- **Task to carry out**: One exact copy of the listing, minus the images, is the required answer.
*** Data for the task ***
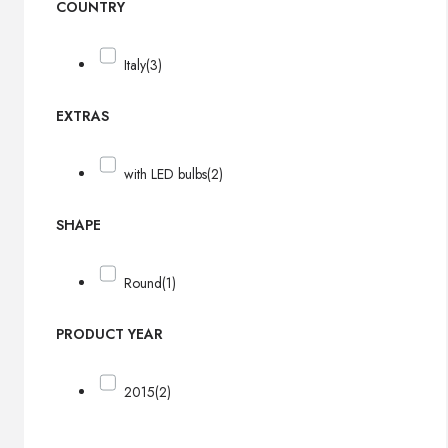
COUNTRY
Italy
(3)
EXTRAS
with LED bulbs
(2)
SHAPE
Round
(1)
PRODUCT YEAR
2015
(2)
*** End of Data for the task ***
- **Answer space**:
COUNTRY
Italy
(3)
EXTRAS
with LED bulbs
(2)
SHAPE
Round
(1)
PRODUCT YEAR
2015
(2)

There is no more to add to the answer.